Stored records
====
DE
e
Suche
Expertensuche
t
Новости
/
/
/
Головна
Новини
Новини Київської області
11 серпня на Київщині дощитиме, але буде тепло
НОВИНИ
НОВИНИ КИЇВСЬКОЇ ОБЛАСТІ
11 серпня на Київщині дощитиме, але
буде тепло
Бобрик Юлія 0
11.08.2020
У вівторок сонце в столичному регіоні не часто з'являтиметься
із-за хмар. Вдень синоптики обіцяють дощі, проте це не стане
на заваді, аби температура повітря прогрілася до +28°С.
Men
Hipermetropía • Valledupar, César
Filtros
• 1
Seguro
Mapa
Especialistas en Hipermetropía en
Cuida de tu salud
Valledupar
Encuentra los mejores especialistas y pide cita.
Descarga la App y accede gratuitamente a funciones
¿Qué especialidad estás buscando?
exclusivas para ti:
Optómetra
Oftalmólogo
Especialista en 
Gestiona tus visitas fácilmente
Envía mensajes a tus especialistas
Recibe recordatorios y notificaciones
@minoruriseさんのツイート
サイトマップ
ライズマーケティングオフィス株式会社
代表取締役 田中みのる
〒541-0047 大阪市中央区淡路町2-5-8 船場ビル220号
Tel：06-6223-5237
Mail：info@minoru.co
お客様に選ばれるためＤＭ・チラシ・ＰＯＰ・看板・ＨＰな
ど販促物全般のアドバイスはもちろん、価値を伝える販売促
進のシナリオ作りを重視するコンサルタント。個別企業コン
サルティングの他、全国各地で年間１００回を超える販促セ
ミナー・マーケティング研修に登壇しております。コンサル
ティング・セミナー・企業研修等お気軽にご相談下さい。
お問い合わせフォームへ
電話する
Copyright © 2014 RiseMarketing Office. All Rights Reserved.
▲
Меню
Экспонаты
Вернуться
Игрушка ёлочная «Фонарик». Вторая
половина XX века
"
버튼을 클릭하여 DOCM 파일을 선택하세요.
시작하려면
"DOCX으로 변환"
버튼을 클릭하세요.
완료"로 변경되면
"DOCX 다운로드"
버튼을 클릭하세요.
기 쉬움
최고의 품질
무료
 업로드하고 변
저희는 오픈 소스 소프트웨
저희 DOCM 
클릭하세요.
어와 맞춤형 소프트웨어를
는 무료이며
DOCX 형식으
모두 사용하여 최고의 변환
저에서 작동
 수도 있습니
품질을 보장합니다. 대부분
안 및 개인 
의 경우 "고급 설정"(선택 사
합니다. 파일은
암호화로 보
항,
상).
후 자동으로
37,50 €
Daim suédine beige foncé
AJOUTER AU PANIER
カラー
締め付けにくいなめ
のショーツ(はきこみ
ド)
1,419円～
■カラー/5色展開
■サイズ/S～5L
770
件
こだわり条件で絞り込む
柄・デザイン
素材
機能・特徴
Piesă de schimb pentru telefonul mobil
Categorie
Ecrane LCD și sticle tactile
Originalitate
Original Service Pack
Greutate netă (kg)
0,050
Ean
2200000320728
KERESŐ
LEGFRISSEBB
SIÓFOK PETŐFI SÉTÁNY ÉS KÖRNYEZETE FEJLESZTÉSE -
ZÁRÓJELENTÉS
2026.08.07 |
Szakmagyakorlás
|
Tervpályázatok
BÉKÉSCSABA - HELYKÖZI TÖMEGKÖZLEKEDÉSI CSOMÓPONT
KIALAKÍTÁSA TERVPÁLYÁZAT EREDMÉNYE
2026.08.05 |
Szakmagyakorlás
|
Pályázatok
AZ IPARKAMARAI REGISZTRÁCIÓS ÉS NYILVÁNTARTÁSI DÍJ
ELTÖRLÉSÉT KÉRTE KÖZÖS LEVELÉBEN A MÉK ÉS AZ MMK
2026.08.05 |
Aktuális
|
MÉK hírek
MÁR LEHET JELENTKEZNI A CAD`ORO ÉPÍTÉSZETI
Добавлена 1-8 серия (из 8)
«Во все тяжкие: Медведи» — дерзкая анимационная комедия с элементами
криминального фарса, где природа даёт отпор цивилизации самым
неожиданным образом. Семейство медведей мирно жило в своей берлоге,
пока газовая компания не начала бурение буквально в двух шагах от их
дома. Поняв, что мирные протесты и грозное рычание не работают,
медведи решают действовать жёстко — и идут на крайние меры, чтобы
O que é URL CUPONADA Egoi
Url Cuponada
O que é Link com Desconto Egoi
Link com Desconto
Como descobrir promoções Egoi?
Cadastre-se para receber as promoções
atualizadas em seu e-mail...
====
Task objective
Each line shown above needs to be transcribed exactly.

Completed exercise
DE
e
Suche
Expertensuche
t
Новости
/
/
/
Головна
Новини
Новини Київської області
11 серпня на Київщині дощитиме, але буде тепло
НОВИНИ
НОВИНИ КИЇВСЬКОЇ ОБЛАСТІ
11 серпня на Київщині дощитиме, але
буде тепло
Бобрик Юлія 0
11.08.2020
У вівторок сонце в столичному регіоні не часто з'являтиметься
із-за хмар. Вдень синоптики обіцяють дощі, проте це не стане
на заваді, аби температура повітря прогрілася до +28°С.
Men
Hipermetropía • Valledupar, César
Filtros
• 1
Seguro
Mapa
Especialistas en Hipermetropía en
Cuida de tu salud
Valledupar
Encuentra los mejores especialistas y pide cita.
Descarga la App y accede gratuitamente a funciones
¿Qué especialidad estás buscando?
exclusivas para ti:
Optómetra
Oftalmólogo
Especialista en 
Gestiona tus visitas fácilmente
Envía mensajes a tus especialistas
Recibe recordatorios y notificaciones
@minoruriseさんのツイート
サイトマップ
ライズマーケティングオフィス株式会社
代表取締役 田中みのる
〒541-0047 大阪市中央区淡路町2-5-8 船場ビル220号
Tel：06-6223-5237
Mail：info@minoru.co
お客様に選ばれるためＤＭ・チラシ・ＰＯＰ・看板・ＨＰな
ど販促物全般のアドバイスはもちろん、価値を伝える販売促
進のシナリオ作りを重視するコンサルタント。個別企業コン
サルティングの他、全国各地で年間１００回を超える販促セ
ミナー・マーケティング研修に登壇しております。コンサル
ティング・セミナー・企業研修等お気軽にご相談下さい。
お問い合わせフォームへ
電話する
Copyright © 2014 RiseMarketing Office. All Rights Reserved.
▲
Меню
Экспонаты
Вернуться
Игрушка ёлочная «Фонарик». Вторая
половина XX века
"
버튼을 클릭하여 DOCM 파일을 선택하세요.
시작하려면
"DOCX으로 변환"
버튼을 클릭하세요.
완료"로 변경되면
"DOCX 다운로드"
버튼을 클릭하세요.
기 쉬움
최고의 품질
무료
 업로드하고 변
저희는 오픈 소스 소프트웨
저희 DOCM 
클릭하세요.
어와 맞춤형 소프트웨어를
는 무료이며
DOCX 형식으
모두 사용하여 최고의 변환
저에서 작동
 수도 있습니
품질을 보장합니다. 대부분
안 및 개인 
의 경우 "고급 설정"(선택 사
합니다. 파일은
암호화로 보
항,
상).
후 자동으로
37,50 €
Daim suédine beige foncé
AJOUTER AU PANIER
カラー
締め付けにくいなめ
のショーツ(はきこみ
ド)
1,419円～
■カラー/5色展開
■サイズ/S～5L
770
件
こだわり条件で絞り込む
柄・デザイン
素材
機能・特徴
Piesă de schimb pentru telefonul mobil
Categorie
Ecrane LCD și sticle tactile
Originalitate
Original Service Pack
Greutate netă (kg)
0,050
Ean
2200000320728
KERESŐ
LEGFRISSEBB
SIÓFOK PETŐFI SÉTÁNY ÉS KÖRNYEZETE FEJLESZTÉSE -
ZÁRÓJELENTÉS
2026.08.07 |
Szakmagyakorlás
|
Tervpályázatok
BÉKÉSCSABA - HELYKÖZI TÖMEGKÖZLEKEDÉSI CSOMÓPONT
KIALAKÍTÁSA TERVPÁLYÁZAT EREDMÉNYE
2026.08.05 |
Szakmagyakorlás
|
Pályázatok
AZ IPARKAMARAI REGISZTRÁCIÓS ÉS NYILVÁNTARTÁSI DÍJ
ELTÖRLÉSÉT KÉRTE KÖZÖS LEVELÉBEN A MÉK ÉS AZ MMK
2026.08.05 |
Aktuális
|
MÉK hírek
MÁR LEHET JELENTKEZNI A CAD`ORO ÉPÍTÉSZETI
Добавлена 1-8 серия (из 8)
«Во все тяжкие: Медведи» — дерзкая анимационная комедия с элементами
криминального фарса, где природа даёт отпор цивилизации самым
неожиданным образом. Семейство медведей мирно жило в своей берлоге,
пока газовая компания не начала бурение буквально в двух шагах от их
дома. Поняв, что мирные протесты и грозное рычание не работают,
медведи решают действовать жёстко — и идут на крайние меры, чтобы
O que é URL CUPONADA Egoi
Url Cuponada
O que é Link com Desconto Egoi
Link com Desconto
Como descobrir promoções Egoi?
Cadastre-se para receber as promoções
atualizadas em seu e-mail...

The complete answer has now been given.